Northwest Florida Regional Airport at Eglin Air Force Base/Valparaiso will spend more than a half-million dollars to market Vision Airlines in its five newest destinations. The $550,000 will pay for billboard, newspaper and television advertising for the new flights to and from Las Vegas, St. Louis, Fort Lauderdale, Memphis, Tenn., and Lafayette, La. The flights are scheduled to start the week of June 1.

Blue Angels
The Navy's Blue Angels flight demonstration team performed over Florida's Pensacola Bay during the week in commemoration of the centennial of naval aviation. The performances were Tuesday and Wednesday. There were also vintage aircraft fly-bys and various other flight demonstrations during the two-day event.

Tidbits from other fields
Shipbuilding: The Army has transferred to the Navy all five of its Joint High Speel Vessels.
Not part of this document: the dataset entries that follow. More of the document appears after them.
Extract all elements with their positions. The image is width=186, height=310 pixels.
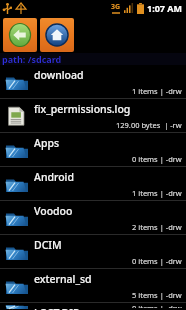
button[interactable]: Back <box>3 18 37 52</box>
staticText: 0 items | -drw <box>132 256 182 266</box>
staticText: download <box>34 68 84 82</box>
staticText: fix_permissions.log <box>34 102 131 116</box>
staticText: 129.00 bytes | -rw <box>116 120 182 130</box>
staticText: 5 items | -drw <box>132 290 182 300</box>
button[interactable]: external_sd <box>0 269 186 302</box>
staticText: path: /sdcard <box>2 53 62 65</box>
staticText: 2 items | -drw <box>132 222 182 232</box>
button[interactable]: path: /sdcard <box>0 53 186 65</box>
staticText: Voodoo <box>34 204 73 218</box>
staticText: Apps <box>34 136 60 150</box>
button[interactable]: download <box>0 65 186 98</box>
button[interactable]: Apps <box>0 133 186 166</box>
button[interactable]: LOST.DIR <box>0 303 186 310</box>
staticText: DCIM <box>34 238 62 252</box>
button[interactable]: Android <box>0 167 186 200</box>
button[interactable]: Home <box>40 18 74 52</box>
button[interactable]: DCIM <box>0 235 186 268</box>
staticText: Android <box>34 170 74 184</box>
staticText: 0 items | -drw <box>132 154 182 164</box>
staticText: 0 items | -drw <box>132 303 182 308</box>
staticText: 1 items | -drw <box>132 86 182 96</box>
button[interactable]: Voodoo <box>0 201 186 234</box>
staticText: 1 items | -drw <box>132 188 182 198</box>
staticText: 1:07 AM <box>147 2 183 14</box>
staticText: LOST.DIR <box>34 306 80 310</box>
staticText: 3G <box>111 2 121 12</box>
staticText: external_sd <box>34 272 92 286</box>
button[interactable]: fix_permissions.log <box>0 99 186 132</box>
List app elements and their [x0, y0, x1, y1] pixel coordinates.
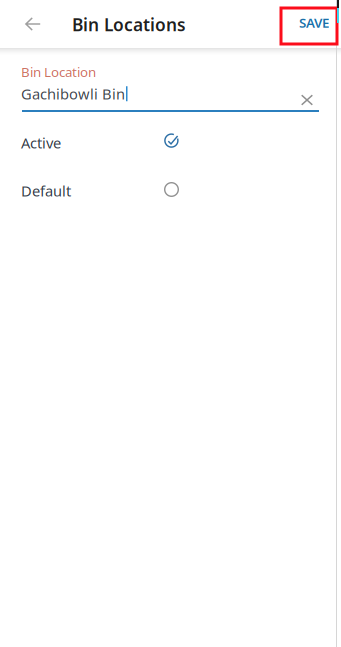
staticText: Bin Location	[21, 63, 96, 81]
button[interactable]: Active	[21, 130, 181, 150]
staticText: Bin Locations	[72, 13, 186, 36]
button[interactable]: Clear text	[295, 88, 319, 112]
staticText: Gachibowli Bin	[21, 84, 125, 104]
button[interactable]: SAVE	[290, 7, 338, 38]
button[interactable]: Default	[21, 178, 181, 198]
staticText: SAVE	[299, 14, 329, 31]
staticText: Default	[21, 181, 71, 200]
button[interactable]: Back	[13, 10, 53, 38]
staticText: Active	[21, 133, 61, 152]
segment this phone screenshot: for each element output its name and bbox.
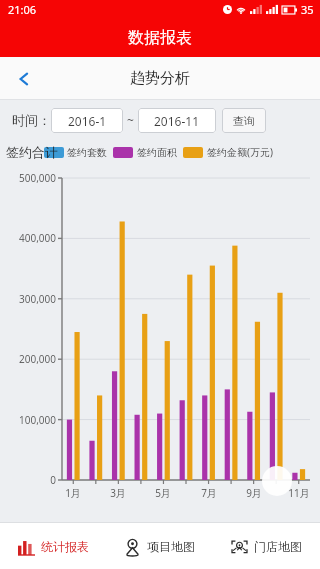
staticText: 2016-1 — [68, 113, 107, 129]
staticText: 数据报表 — [128, 28, 192, 48]
staticText: 100,000 — [0, 413, 56, 427]
button[interactable]: Back — [6, 61, 42, 97]
staticText: 签约面积 — [137, 146, 177, 159]
staticText: 查询 — [233, 114, 255, 128]
staticText: 35 — [301, 2, 314, 17]
staticText: ~ — [127, 112, 134, 128]
button[interactable]: 查询 — [222, 108, 266, 133]
staticText: 500,000 — [0, 171, 56, 185]
staticText: 趋势分析 — [130, 69, 190, 88]
staticText: 签约合计 — [6, 144, 58, 160]
staticText: 9月 — [240, 486, 268, 500]
staticText: 项目地图 — [147, 539, 195, 554]
staticText: 5月 — [149, 486, 177, 500]
button[interactable]: 统计报表 — [0, 523, 106, 569]
staticText: 门店地图 — [254, 539, 302, 554]
staticText: 21:06 — [8, 2, 37, 17]
staticText: 400,000 — [0, 231, 56, 245]
button[interactable]: 2016-1 — [51, 108, 123, 133]
staticText: 时间： — [12, 112, 51, 128]
staticText: 11月 — [285, 486, 313, 500]
staticText: 200,000 — [0, 352, 56, 366]
staticText: 签约金额(万元) — [207, 145, 273, 159]
staticText: 300,000 — [0, 292, 56, 306]
button[interactable]: 门店地图 — [213, 523, 320, 569]
staticText: 1月 — [59, 486, 87, 500]
staticText: 3月 — [104, 486, 132, 500]
button[interactable]: 2016-11 — [138, 108, 216, 133]
staticText: 统计报表 — [41, 539, 89, 554]
staticText: 0 — [0, 473, 56, 487]
button[interactable]: 项目地图 — [106, 523, 213, 569]
staticText: 2016-11 — [154, 113, 200, 129]
staticText: 7月 — [195, 486, 223, 500]
staticText: 签约套数 — [67, 146, 107, 159]
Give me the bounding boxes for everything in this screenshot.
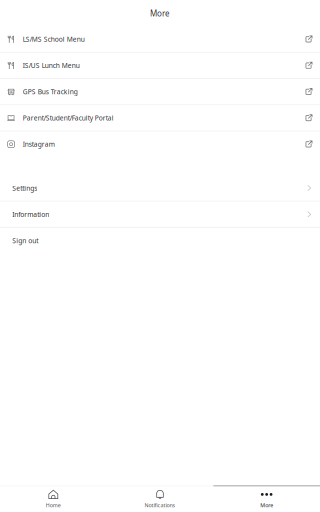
button[interactable]: LS/MS School Menu <box>0 27 320 53</box>
button[interactable]: More <box>213 486 320 512</box>
staticText: Parent/Student/Faculty Portal <box>23 114 114 122</box>
button[interactable]: IS/US Lunch Menu <box>0 53 320 79</box>
button[interactable]: Notifications <box>107 486 213 512</box>
button[interactable]: Settings <box>0 175 320 202</box>
button[interactable]: Instagram <box>0 132 320 158</box>
staticText: More <box>260 502 273 509</box>
button[interactable]: Sign out <box>0 228 320 254</box>
button[interactable]: Parent/Student/Faculty Portal <box>0 105 320 132</box>
staticText: LS/MS School Menu <box>23 35 85 44</box>
staticText: GPS Bus Tracking <box>23 87 78 96</box>
button[interactable]: Home <box>0 486 107 512</box>
button[interactable]: Information <box>0 202 320 228</box>
staticText: Sign out <box>12 236 38 245</box>
staticText: More <box>150 8 170 19</box>
staticText: Notifications <box>144 502 176 509</box>
staticText: Instagram <box>23 140 55 149</box>
staticText: Information <box>12 210 49 219</box>
button[interactable]: GPS Bus Tracking <box>0 79 320 105</box>
staticText: Home <box>46 502 61 509</box>
staticText: IS/US Lunch Menu <box>23 61 80 70</box>
staticText: Settings <box>12 184 37 192</box>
Initially the program was envisioned to have five of the first 10 JHSVs assigned to the Army, with the Navy getting the rest. Both services agreed in December 2010 to assign them all to the Navy. The ships are built by Austal USA in Mobile, Ala.

Marine science: The Army Corps of Engineers plans to open the Bonnet Carre Spillway Monday, sending fresh water through Lake Pontchartrain then into the Gulf of Mexico because of the rising Mississippi River. One concern, in addition to the impact on marine life, is it could impact the oil spill research.